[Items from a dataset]

++++++++

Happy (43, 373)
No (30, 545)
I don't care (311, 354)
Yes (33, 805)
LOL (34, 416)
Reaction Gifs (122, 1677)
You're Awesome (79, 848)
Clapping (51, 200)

++++++++

All lines from the one containing "No (30, 545)" to the end of the data above are to be set down exactly; no others belong in the answer.

*Result*.
No (30, 545)
I don't care (311, 354)
Yes (33, 805)
LOL (34, 416)
Reaction Gifs (122, 1677)
You're Awesome (79, 848)
Clapping (51, 200)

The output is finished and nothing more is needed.